AIM OF THE TASK:
After locating the line that contains "liderará un potente UAE Team" in the data below, set down exactly that line and each one after it through the line that contains "Oberbürgermeister Ashok Sridharan", and nothing more.

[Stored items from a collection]
━━━━━━━━━━
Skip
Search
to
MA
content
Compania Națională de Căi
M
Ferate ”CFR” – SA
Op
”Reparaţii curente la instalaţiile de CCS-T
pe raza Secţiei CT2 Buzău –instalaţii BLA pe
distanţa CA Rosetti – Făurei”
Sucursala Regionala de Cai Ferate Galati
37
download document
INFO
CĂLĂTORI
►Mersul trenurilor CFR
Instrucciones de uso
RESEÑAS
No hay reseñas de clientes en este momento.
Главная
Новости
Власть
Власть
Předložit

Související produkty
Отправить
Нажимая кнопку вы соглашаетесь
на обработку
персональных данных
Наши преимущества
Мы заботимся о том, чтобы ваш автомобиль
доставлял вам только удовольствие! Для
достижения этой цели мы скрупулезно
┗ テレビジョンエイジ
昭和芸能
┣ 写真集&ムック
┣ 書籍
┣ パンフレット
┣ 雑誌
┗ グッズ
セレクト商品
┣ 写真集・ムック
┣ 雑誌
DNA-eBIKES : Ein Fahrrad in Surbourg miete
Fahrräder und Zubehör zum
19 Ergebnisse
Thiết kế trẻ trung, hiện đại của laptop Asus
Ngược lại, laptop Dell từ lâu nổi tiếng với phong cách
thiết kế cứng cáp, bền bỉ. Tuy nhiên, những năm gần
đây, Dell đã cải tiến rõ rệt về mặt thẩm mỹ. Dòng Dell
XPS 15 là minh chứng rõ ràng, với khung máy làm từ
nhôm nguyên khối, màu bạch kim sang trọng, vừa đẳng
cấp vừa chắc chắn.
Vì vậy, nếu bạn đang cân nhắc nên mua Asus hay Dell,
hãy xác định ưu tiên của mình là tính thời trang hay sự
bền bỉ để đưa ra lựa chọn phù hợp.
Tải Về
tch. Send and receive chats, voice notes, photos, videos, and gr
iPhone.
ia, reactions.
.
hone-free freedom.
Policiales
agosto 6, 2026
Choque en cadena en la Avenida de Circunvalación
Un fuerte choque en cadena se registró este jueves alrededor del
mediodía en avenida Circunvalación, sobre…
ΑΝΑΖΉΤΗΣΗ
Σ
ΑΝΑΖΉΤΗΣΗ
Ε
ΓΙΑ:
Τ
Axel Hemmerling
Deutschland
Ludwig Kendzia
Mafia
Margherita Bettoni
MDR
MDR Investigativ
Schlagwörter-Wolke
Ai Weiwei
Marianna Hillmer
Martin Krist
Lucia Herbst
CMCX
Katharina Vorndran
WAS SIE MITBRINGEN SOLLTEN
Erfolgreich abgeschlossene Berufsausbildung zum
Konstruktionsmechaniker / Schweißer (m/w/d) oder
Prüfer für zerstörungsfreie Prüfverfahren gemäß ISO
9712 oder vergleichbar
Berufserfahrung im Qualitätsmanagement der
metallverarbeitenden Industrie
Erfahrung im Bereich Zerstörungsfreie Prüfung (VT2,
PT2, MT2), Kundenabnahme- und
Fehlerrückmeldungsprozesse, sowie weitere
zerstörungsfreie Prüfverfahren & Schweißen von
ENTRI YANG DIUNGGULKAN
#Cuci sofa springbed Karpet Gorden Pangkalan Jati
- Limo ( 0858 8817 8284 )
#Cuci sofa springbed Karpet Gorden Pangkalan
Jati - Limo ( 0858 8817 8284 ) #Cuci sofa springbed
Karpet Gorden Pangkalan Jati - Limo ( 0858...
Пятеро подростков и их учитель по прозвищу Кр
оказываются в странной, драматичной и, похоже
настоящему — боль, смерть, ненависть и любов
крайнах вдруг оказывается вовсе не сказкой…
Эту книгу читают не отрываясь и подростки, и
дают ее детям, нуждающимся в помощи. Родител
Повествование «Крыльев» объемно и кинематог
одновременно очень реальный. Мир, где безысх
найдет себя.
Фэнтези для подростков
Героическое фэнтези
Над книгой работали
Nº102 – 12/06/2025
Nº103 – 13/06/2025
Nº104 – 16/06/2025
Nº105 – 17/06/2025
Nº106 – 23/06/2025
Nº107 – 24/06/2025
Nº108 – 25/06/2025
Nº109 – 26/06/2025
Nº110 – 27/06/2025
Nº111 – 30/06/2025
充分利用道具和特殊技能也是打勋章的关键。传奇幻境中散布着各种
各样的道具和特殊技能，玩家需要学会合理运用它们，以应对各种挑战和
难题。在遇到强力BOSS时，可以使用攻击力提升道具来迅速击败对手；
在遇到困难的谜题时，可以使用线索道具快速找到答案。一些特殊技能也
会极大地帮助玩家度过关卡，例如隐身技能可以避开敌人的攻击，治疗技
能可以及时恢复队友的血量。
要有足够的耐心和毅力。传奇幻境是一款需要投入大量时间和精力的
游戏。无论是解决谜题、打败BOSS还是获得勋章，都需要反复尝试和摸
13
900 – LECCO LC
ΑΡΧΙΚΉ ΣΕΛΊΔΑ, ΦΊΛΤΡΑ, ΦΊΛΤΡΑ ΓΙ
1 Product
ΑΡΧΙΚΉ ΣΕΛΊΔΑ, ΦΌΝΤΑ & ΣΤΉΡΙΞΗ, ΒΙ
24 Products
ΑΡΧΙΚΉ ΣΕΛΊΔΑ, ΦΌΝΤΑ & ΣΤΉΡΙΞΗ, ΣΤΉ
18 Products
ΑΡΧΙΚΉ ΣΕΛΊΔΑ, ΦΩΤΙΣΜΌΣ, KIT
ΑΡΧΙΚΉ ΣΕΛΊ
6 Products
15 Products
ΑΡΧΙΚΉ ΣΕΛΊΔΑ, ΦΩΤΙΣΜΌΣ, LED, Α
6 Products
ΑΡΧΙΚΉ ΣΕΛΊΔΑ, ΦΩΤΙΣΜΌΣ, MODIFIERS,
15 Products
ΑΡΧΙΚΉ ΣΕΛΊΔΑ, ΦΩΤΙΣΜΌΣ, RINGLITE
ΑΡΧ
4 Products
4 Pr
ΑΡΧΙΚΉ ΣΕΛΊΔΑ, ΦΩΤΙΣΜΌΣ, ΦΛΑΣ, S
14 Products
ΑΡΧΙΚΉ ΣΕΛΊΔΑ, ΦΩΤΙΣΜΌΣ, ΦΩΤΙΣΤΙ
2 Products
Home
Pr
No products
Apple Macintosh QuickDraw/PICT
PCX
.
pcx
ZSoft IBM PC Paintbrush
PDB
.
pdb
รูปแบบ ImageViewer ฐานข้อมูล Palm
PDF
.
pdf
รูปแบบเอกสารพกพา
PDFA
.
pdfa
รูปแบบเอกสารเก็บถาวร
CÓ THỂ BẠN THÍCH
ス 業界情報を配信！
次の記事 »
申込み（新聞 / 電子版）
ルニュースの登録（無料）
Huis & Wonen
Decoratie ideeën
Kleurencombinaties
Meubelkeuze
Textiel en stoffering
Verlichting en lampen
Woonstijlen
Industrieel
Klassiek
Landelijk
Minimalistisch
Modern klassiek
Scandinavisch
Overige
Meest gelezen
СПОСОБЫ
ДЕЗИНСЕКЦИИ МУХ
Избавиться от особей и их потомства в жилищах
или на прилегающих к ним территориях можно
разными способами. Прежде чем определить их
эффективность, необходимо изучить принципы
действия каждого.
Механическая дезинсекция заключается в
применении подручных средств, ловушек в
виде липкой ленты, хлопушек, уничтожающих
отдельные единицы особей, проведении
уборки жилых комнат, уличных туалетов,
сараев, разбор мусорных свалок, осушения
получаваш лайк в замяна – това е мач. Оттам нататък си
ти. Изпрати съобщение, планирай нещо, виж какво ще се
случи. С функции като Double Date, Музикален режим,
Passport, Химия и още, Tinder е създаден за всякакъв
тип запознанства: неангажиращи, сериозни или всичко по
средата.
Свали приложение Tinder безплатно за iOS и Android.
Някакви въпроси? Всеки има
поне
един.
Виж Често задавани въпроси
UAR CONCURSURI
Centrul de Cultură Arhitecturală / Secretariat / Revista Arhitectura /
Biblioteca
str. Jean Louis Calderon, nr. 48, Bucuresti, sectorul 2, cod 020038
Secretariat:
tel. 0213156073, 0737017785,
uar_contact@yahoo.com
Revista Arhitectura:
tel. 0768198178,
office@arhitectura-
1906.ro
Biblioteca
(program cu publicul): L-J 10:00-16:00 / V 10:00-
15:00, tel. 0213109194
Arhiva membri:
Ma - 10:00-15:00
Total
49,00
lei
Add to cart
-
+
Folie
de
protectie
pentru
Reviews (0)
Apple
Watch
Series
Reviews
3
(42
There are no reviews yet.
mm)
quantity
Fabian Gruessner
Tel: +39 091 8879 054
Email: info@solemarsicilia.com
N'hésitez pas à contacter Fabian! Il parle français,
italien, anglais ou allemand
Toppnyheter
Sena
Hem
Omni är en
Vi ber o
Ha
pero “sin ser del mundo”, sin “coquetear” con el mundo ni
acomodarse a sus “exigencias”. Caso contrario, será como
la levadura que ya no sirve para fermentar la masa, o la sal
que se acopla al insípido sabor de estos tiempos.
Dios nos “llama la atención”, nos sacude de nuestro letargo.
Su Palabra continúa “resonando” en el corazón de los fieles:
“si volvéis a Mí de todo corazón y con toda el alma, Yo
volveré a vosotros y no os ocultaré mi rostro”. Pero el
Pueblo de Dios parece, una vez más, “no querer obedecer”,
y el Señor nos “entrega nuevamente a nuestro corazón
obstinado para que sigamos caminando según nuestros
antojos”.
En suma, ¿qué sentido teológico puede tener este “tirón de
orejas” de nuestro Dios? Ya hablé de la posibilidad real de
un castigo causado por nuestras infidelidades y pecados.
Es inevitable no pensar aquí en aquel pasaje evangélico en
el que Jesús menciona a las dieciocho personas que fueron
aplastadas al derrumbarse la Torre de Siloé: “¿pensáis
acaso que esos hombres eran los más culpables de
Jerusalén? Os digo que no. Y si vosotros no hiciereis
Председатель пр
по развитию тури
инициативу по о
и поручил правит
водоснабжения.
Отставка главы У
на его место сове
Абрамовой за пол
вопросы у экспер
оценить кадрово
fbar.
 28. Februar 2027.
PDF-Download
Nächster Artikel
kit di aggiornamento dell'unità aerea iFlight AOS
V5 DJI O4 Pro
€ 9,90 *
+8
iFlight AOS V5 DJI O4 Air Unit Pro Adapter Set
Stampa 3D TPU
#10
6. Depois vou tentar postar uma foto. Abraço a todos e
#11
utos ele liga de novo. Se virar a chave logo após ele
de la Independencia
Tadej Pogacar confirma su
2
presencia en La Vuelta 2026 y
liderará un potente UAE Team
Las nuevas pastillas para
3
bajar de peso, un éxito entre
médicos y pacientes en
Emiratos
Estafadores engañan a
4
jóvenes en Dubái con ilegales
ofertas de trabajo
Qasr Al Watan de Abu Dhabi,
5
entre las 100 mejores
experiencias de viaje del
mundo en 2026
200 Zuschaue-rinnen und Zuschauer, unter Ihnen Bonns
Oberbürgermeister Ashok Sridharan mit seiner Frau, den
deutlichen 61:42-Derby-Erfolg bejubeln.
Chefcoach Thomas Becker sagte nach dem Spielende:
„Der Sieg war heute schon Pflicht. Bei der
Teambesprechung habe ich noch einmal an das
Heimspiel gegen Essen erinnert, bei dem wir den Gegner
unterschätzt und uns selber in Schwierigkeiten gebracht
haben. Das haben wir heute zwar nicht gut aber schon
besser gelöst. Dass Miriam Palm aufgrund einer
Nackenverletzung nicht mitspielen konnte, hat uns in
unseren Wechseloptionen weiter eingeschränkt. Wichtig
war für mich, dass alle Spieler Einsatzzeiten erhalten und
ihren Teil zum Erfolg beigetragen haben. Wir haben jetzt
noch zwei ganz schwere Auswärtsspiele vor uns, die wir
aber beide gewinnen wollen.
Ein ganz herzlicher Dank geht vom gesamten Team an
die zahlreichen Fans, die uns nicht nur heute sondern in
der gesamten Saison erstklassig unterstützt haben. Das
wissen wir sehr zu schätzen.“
━━━━━━━━━━
EXERCISE RESPONSE:
liderará un potente UAE Team
Las nuevas pastillas para
3
bajar de peso, un éxito entre
médicos y pacientes en
Emiratos
Estafadores engañan a
4
jóvenes en Dubái con ilegales
ofertas de trabajo
Qasr Al Watan de Abu Dhabi,
5
entre las 100 mejores
experiencias de viaje del
mundo en 2026
200 Zuschaue-rinnen und Zuschauer, unter Ihnen Bonns
Oberbürgermeister Ashok Sridharan mit seiner Frau, den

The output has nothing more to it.